10/07 Verwaltungsgerichtshof

Norm

VwGG §41
VwGG §45
VwGG §45 Abs1
VwGG §45 Abs1 Z4

Betreff

Der Verwaltungsgerichtshof hat durch den Vorsitzenden Senatspräsident Dr. Köhler sowie die Hofräte Dr. Mayr und Mag. Berger als Richter, unter Mitwirkung der Schriftführerin Mag.a Thaler, in der Revisionssache des M A A, vertreten durch Dr. Andreas Waldhof, Rechtsanwalt in 1010 Wien, Reichsratsstraße 13, gegen das Erkenntnis des Verwaltungsgerichtes Wien vom 16. August 2019, Zl. VGW-151/063/4567/2019-13, betreffend Aufenthaltstitel (belangte Behörde vor dem Verwaltungsgericht: Landeshauptmann von Wien), den Beschluss gefasst:

Spruch

Die Revision wird zurückgewiesen.

Begründung

1        Mit Antrag vom 4. Oktober 2018 begehrte der Revisionswerber, ein pakistanischer Staatsangehöriger, gestützt auf seine Ehe mit der österreichischen Staatsbürgerin AA als Zusammenführende die Erteilung eines Aufenthaltstitels „Familienangehöriger“ gemäß § 47 Niederlassungs- und Aufenthaltsgesetz (NAG). Mit Bescheid vom 13. Februar 2019 wies der Landeshauptmann von Wien (belangte Behörde) diesen Antrag gestützt auf § 11 Abs. 2 Z 4 in Verbindung mit Abs. 5 NAG ab.

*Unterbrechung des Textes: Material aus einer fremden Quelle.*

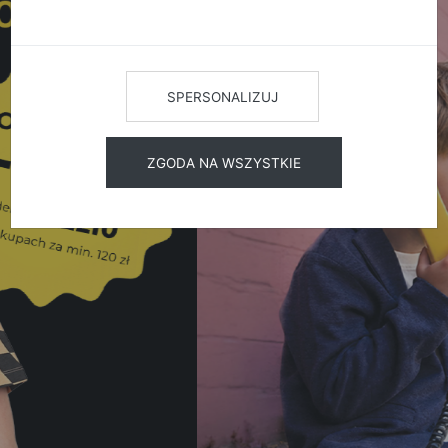
SPERSONALIZUJ
ZGODA NA WSZYSTKIE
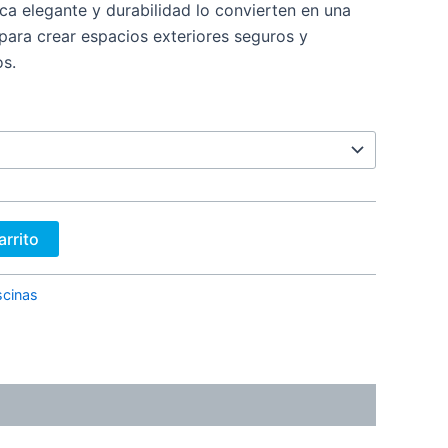
ica elegante y durabilidad lo convierten en una
 para crear espacios exteriores seguros y
os.
arrito
scinas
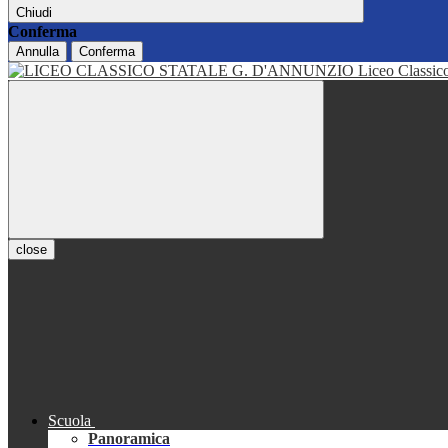
Chiudi
Conferma
Annulla
Conferma
Liceo Classi
close
Scuola
Panoramica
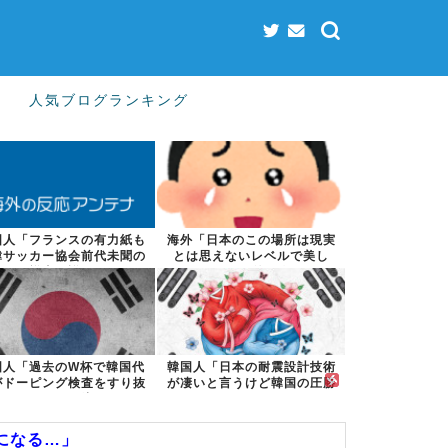
人気ブログランキング
国人「フランスの有力紙も
海外「日本のこの場所は現実
韓サッカー協会前代未聞の
とは思えないレベルで美し
不祥事を詳細...
い…！」外国人...
国人「過去のW杯で韓国代
韓国人「日本の耐震設計技術
がドーピング検査をすり抜
が凄いと言うけど韓国の圧勝
けるように注...
だよね？」
になる…」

2        Mit dem angefochtenen Erkenntnis vom 16. August 2019 wies das Verwaltungsgericht Wien die dagegen erhobene Beschwerde des Revisionswerbers als unbegründet ab. Die ordentliche Revision an den Verwaltungsgerichtshof wurde für unzulässig erklärt.

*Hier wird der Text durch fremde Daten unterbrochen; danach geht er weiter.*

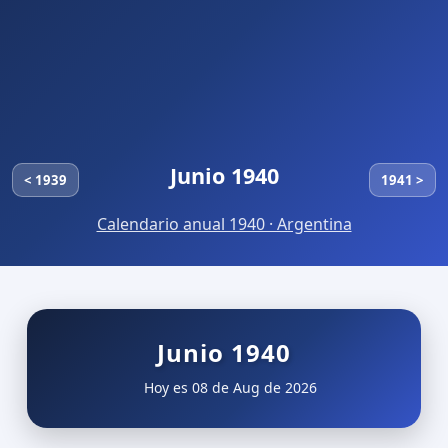
Junio 1940
< 1939
1941 >
Calendario anual 1940 · Argentina
Junio 1940
Hoy es 08 de Aug de 2026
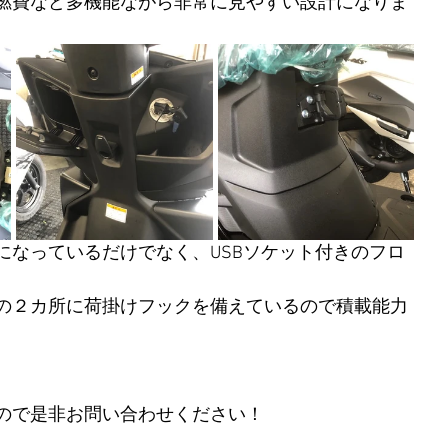
燃費など多機能ながら非常に見やすい設計になりま
になっているだけでなく、USBソケット付きのフロ
の２カ所に荷掛けフックを備えているので積載能力
ので是非お問い合わせください！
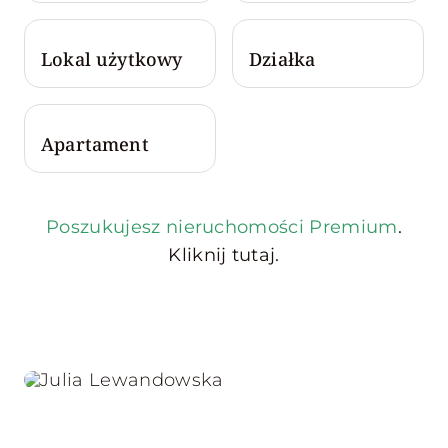
Lokal użytkowy
Działka
Apartament
Poszukujesz nieruchomości Premium
.
Kliknij tutaj.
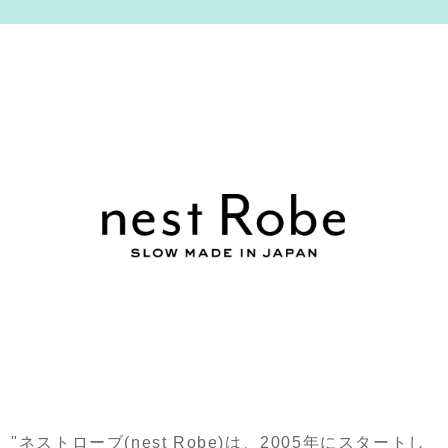
"ネストローブ(nest Robe)は、2005年にスタートし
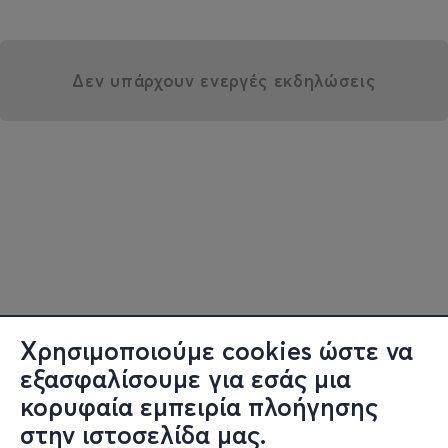
Δεν υπάρχουν ενεργές εκδηλώσεις
Χρησιμοποιούμε cookies ώστε να
εξασφαλίσουμε για εσάς μια
κορυφαία εμπειρία πλοήγησης
στην ιστοσελίδα μας.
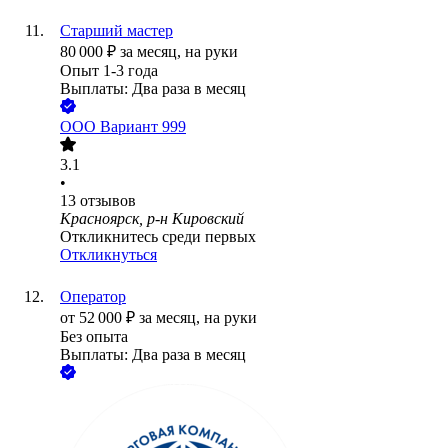
Старший мастер
80 000
₽
за месяц,
на руки
Опыт 1-3 года
Выплаты: Два раза в месяц
ООО
Вариант 999
3.1
•
13
отзывов
Красноярск, р-н Кировский
Откликнитесь среди первых
Откликнуться
Оператор
от
52 000
₽
за месяц,
на руки
Без опыта
Выплаты: Два раза в месяц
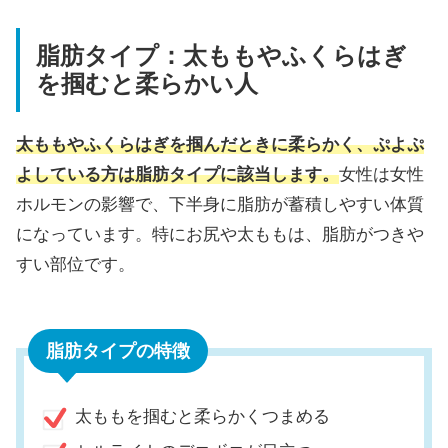
脂肪タイプ：太ももやふくらはぎ
を掴むと柔らかい人
太ももやふくらはぎを掴んだときに柔らかく、ぷよぷ
よしている方は脂肪タイプに該当します。
女性は女性
ホルモンの影響で、下半身に脂肪が蓄積しやすい体質
になっています。特にお尻や太ももは、脂肪がつきや
すい部位です。
脂肪タイプの特徴
太ももを掴むと柔らかくつまめる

Nach Darstellung der Aussagen der in der mündlichen Verhandlung einvernommenen Zeugen (der Ehefrau des Revisionswerbers, deren Schwester sowie des Kommanditisten der D KG und dessen Ehefrau [MD und ND]) traf das Verwaltungsgericht - soweit für das vorliegende Revisionsverfahren relevant - folgende Feststellungen: Die über die österreichische Staatsbürgerschaft verfügende Ehefrau des Revisionswerbers beziehe eine Invaliditätspension in der Höhe von monatlich € 1.042,77. Der Revisionswerber, der über keinerlei Deutschkenntnisse verfüge, habe einen arbeitsrechtlichen Vorvertrag mit der D KG als Kochgehilfe, abgeschlossen am 19. Jänner 2019, vorgelegt. Es entspreche nicht dem Willen der Vertragsparteien, diesen Vorvertrag tatsächlich zu effektuieren.

In seiner Beweiswürdigung betreffend den Vorvertrag verwies das Verwaltungsgericht insbesondere darauf, dass der Revisionswerber den beiden Verantwortlichen der D KG (MD und ND) nicht persönlich bekannt sei. Der Revisionswerber verfüge über keine Deutschkenntnisse und seine letzte Beschäftigung als Küchenhilfe in Pakistan liege zehn Jahre zurück. Es sei daher nicht ersichtlich, dass der Revisionswerber im Vergleich zu auf dem österreichischen Arbeitsmarkt verfügbaren Arbeitskräften motivierter wäre oder besser arbeiten würde. Zudem verfüge die D KG über einen stabilen Mitarbeiterstand, wodurch die Beschäftigung des Revisionswerbers nur im Fall der Kündigung eines anderen Mitarbeiters in Betracht käme. MD habe auch ausgeführt, er könne den Revisionswerber „nur dann gleich aufnehmen“, wenn dieser vor September nach Österreich komme; ansonsten würde er jemand anderen aufnehmen.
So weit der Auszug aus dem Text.